In 743 BCE, the Assyrian King Tiglath-pileser III launched his assault on the Syro-Hittite states of northwest Syria directing his attention to the kingdom of Unqi in 738 BCE. The Assyrian King accused Tutammu, king of Unqi (kur un-qi), of breaking his loyalty oath with Assyria. The consequences of this breach, we are told, were that Tutammu “disregarded his life,” Kinalia (uruKi-na-li-a), his royal city, was captured and many of its citizens were deported. The Assyrian King then reconstituted Kinalia as the capital of a new Assyrian province by the same name, and installed a governor (bēl pīh ̮āti).
Assyrian occupation at Tayinat results in significant renovation of the citadel mound, with the bit-hilani Palace Building I initially serving as the residence of the governor. The Temples at Tayinat are converted from traditional Syrian Temple-in-antis to more typical Assyrian Langraum temples, probably being dedicated to members of the Assyrian pantheon in the process. Building VI is converted to a small platform, serving some form of ritual function for the Assyrian establishment.

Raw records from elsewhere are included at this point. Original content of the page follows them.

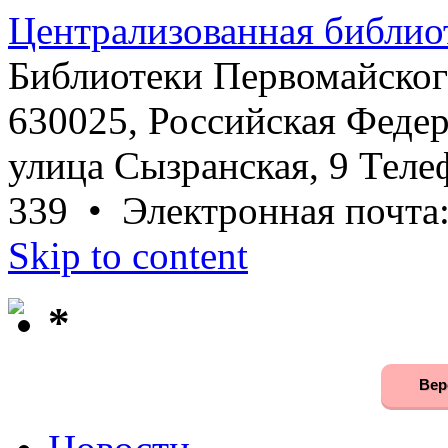
Централизованная библио
Библиотеки Первомайског
630025, Российская Федер
улица Сызранская, 9 Телеф
339 • Электронная почта
Skip to content
*
Вер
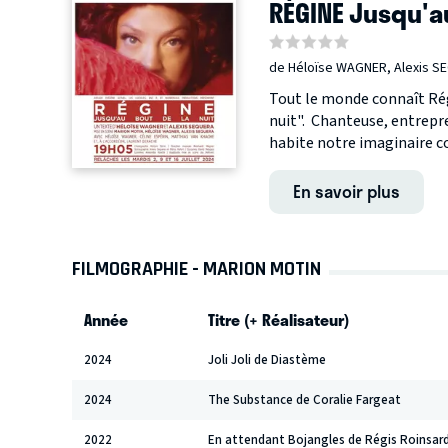
RÉGINE Jusqu'au
de Héloïse WAGNER, Alexis S
Tout le monde connaît Régi
nuit". ​Chanteuse, entrepr
habite notre imaginaire col
En savoir plus
FILMOGRAPHIE - MARION MOTIN
Année
Titre (+ Réalisateur)
2024
Joli Joli de Diastème
2024
The Substance de Coralie Fargeat
2022
En attendant Bojangles de Régis Roinsar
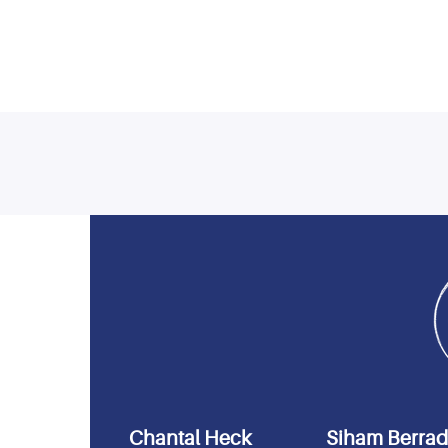
Chantal Heck
Siham Berra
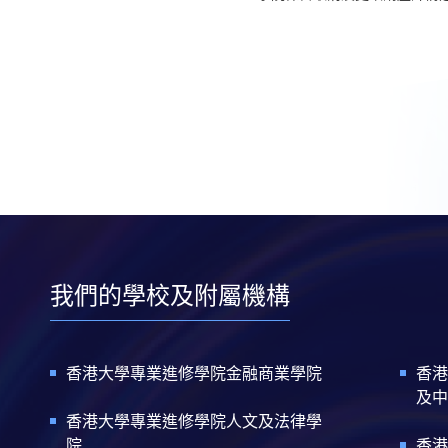
我們的學校及附屬機構
香港大學專業進修學院金融商業學院
香港
及中
香港大學專業進修學院人文及法律學
院
香港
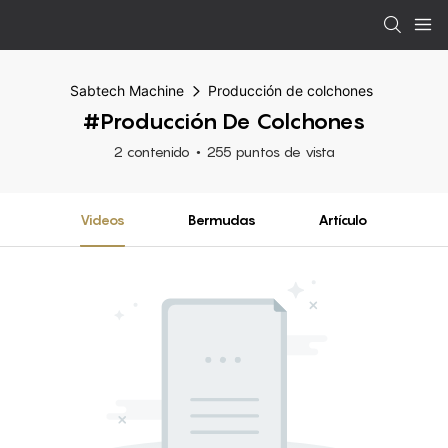
Sabtech Machine
Producción de colchones
#Producción De Colchones
2 contenido
255 puntos de vista
Videos
Bermudas
Artículo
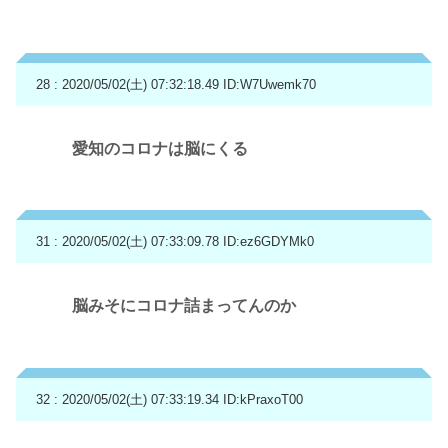
28 : 2020/05/02(土) 07:32:18.49
ID:W7Uwemk70
愛知のコロナは脳にくる
31 : 2020/05/02(土) 07:33:09.78
ID:ez6GDYMk0
脳みそにコロナ詰まってんのか
32 : 2020/05/02(土) 07:33:19.34
ID:kPraxoT00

In the following phase, Tayinat undergoes even further renovations, with the establishment of an Assyrian Governors Palace on the south knoll of the site, presumably under Sargon II. With it, the locus of power at the site shifts, and the importance of the west central area, seat of of the Neo-Hittite Kings is greatly reduced, eventually being closed off with the construction of larger platform, and the walling off of the main courtyard.
Although much of the destruction of Neo-Hittite culture can be attributed to the arrival of the Neo-Assyrians at Tayinat, many incredible works of art attributed to the Assyrians have bee found by both the Chicago and Toronto Expeditions, which have begun to change our understanding of the cultural dynamics of the Near Eastern world in this pivotal period.